[Collected data]
----
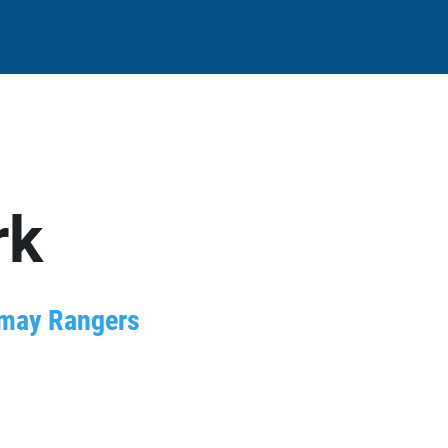
rk
amay Rangers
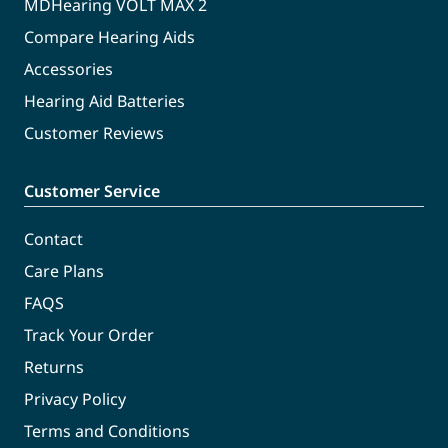
MDHearing VOLT MAX 2
Compare Hearing Aids
Accessories
Hearing Aid Batteries
Customer Reviews
Customer Service
Contact
Care Plans
FAQS
Track Your Order
Returns
Privacy Policy
Terms and Conditions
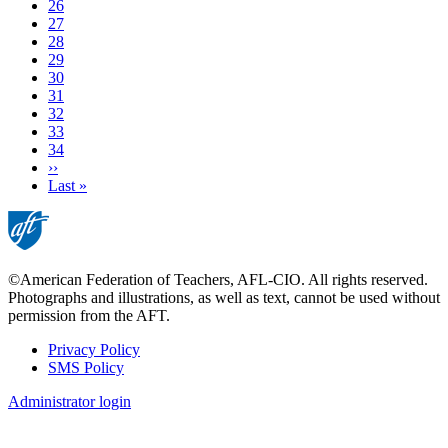
Page
26
Page
27
Page
28
Page
29
Page
30
Page
31
Page
32
Current
33
page
Page
34
Next
››
page
Last
Last »
page
©American Federation of Teachers, AFL-CIO. All rights reserved.
Photographs and illustrations, as well as text, cannot be used without
permission from the AFT.
Privacy Policy
SMS Policy
Footer
Administrator login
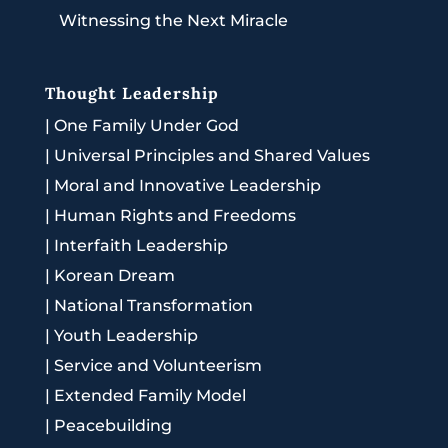
Witnessing the Next Miracle
Thought Leadership
|
One Family Under God
|
Universal Principles and Shared Values
|
Moral and Innovative Leadership
|
Human Rights and Freedoms
|
Interfaith Leadership
|
Korean Dream
|
National Transformation
|
Youth Leadership
|
Service and Volunteerism
|
Extended Family Model
|
Peacebuilding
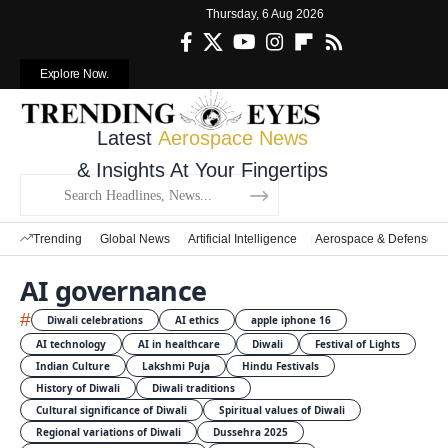
Thursday, 6 Aug 2026
Explore Now.
Latest
Aerospace News
& Insights At Your Fingertips
Trending
Global News
Artificial Intelligence
Aerospace & Defense
AI governance
#
Diwali celebrations
AI ethics
apple iphone 16
AI technology
AI in healthcare
Diwali
Festival of Lights
Indian Culture
Lakshmi Puja
Hindu Festivals
History of Diwali
Diwali traditions
Cultural significance of Diwali
Spiritual values of Diwali
Regional variations of Diwali
Dussehra 2025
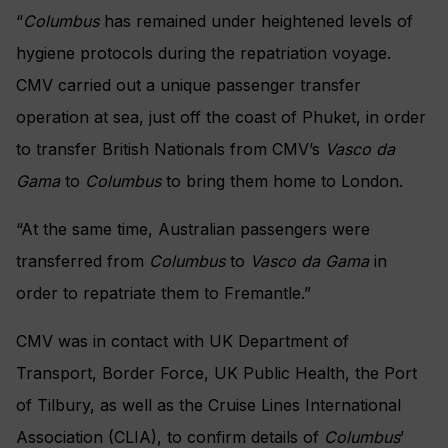
“
Columbus
has remained under heightened levels of
hygiene protocols during the repatriation voyage.
CMV carried out a unique passenger transfer
operation at sea, just off the coast of Phuket, in order
to transfer British Nationals from CMV’s
Vasco da
Gama
to
Columbus
to bring them home to London.
“At the same time, Australian passengers were
transferred from
Columbus
to
Vasco da Gama
in
order to repatriate them to Fremantle.”
CMV was in contact with UK Department of
Transport, Border Force, UK Public Health, the Port
of Tilbury, as well as the Cruise Lines International
Association (CLIA), to confirm details of
Columbus
’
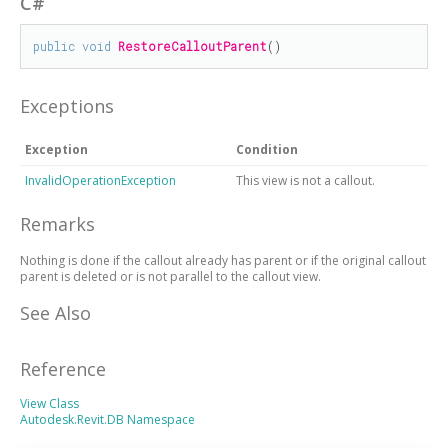
C#
public
void
RestoreCalloutParent
()
Exceptions
Exception
Condition
InvalidOperationException
This view is not a callout.
Remarks
Nothing is done if the callout already has parent or if the original callout
parent is deleted or is not parallel to the callout view.
See Also
Reference
View Class
Autodesk.Revit.DB Namespace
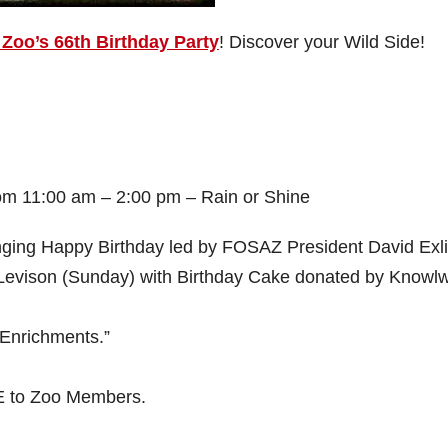
Zoo’s 66th Birthday Party
! Discover your Wild Side!
om 11:00 am – 2:00 pm – Rain or Shine
ging Happy Birthday led by FOSAZ President David Exl
 Levison (Sunday) with Birthday Cake donated by Knowl
 Enrichments.”
E to Zoo Members.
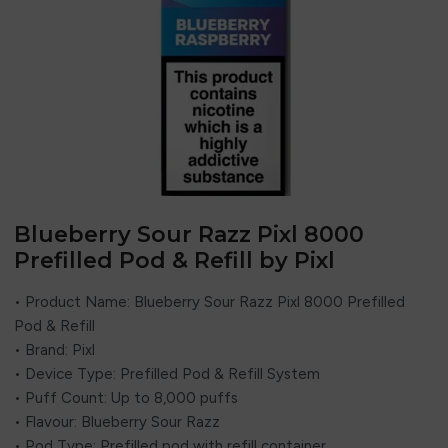
Blueberry Sour Razz Pixl 8000
Prefilled Pod & Refill by Pixl
• Product Name: Blueberry Sour Razz Pixl 8000 Prefilled
Pod & Refill
• Brand:
Pixl
• Device Type: Prefilled Pod & Refill System
• Puff Count: Up to 8,000 puffs
• Flavour: Blueberry Sour Razz
• Pod Type: Prefilled pod with refill container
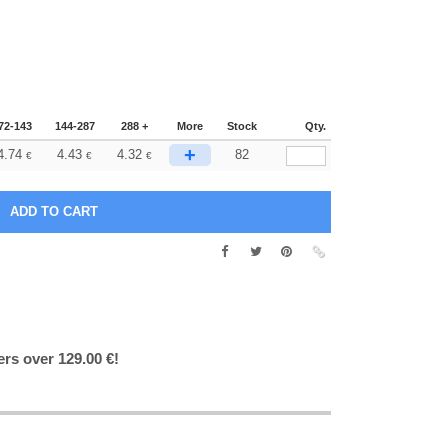
72-143
144-287
288 +
More
Stock
Qty.
+
4.74
4.43
4.32
82
€
€
€
ers over 129.00 €!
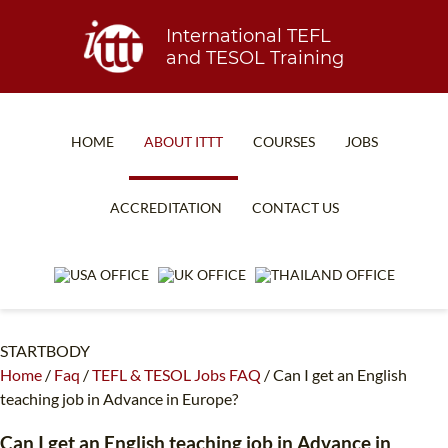
International TEFL
and TESOL Training
HOME
ABOUT ITTT
COURSES
JOBS
TEFL FAQ
ONLINE COURSES
ACCREDITATION
CONTACT US
SPECIAL OFFERS
ONLINE DIPLOMA
WHAT IS TEFL?
IN-CLASS COURSES
WHY CHOOSE ITTT?
COMBINED COURSES
STARTBODY
TEACH WITH NO DEGREE
ONLINE COURSE BUNDLES
Home
/
Faq
/
TEFL & TESOL Jobs FAQ
/
Can I get an English
TEFL CERTIFICATION
SPECIALIZED COURSES
teaching job in Advance in Europe?
WHICH COURSE IS RIGHT FOR ME?
TEACH ENGLISH ONLINE
Can I get an English teaching job in Advance in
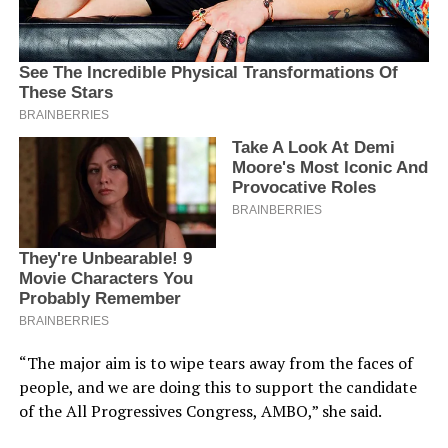
“The major aim is to wipe tears away from the faces of
people, and we are doing this to support the candidate
of the All Progressives Congress, AMBO,” she said.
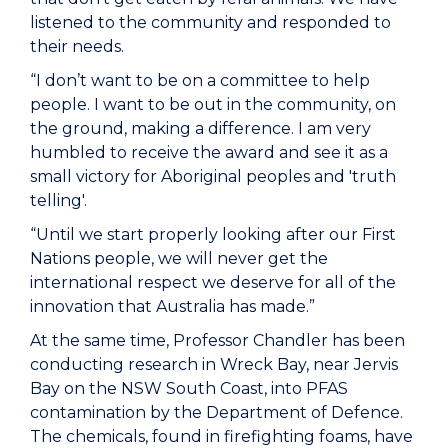
listened to the community and responded to
their needs.
“I don’t want to be on a committee to help
people. I want to be out in the community, on
the ground, making a difference. I am very
humbled to receive the award and see it as a
small victory for Aboriginal peoples and 'truth
telling'.
“Until we start properly looking after our First
Nations people, we will never get the
international respect we deserve for all of the
innovation that Australia has made.”
At the same time, Professor Chandler has been
conducting research in Wreck Bay, near Jervis
Bay on the NSW South Coast, into PFAS
contamination by the Department of Defence.
The chemicals, found in firefighting foams, have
----
▶ **What needs to be done**: With pictures omitted, repeat the entries above word for word from the line holding "Can I get an English teaching" down to the line holding "after our First", keeping both of those lines.

▶ **Result of this exercise**:
Can I get an English teaching job in Advance in
“The major aim is to wipe tears away from the faces of
people, and we are doing this to support the candidate
of the All Progressives Congress, AMBO,” she said.
listened to the community and responded to
their needs.
“I don’t want to be on a committee to help
people. I want to be out in the community, on
the ground, making a difference. I am very
humbled to receive the award and see it as a
small victory for Aboriginal peoples and 'truth
telling'.
“Until we start properly looking after our First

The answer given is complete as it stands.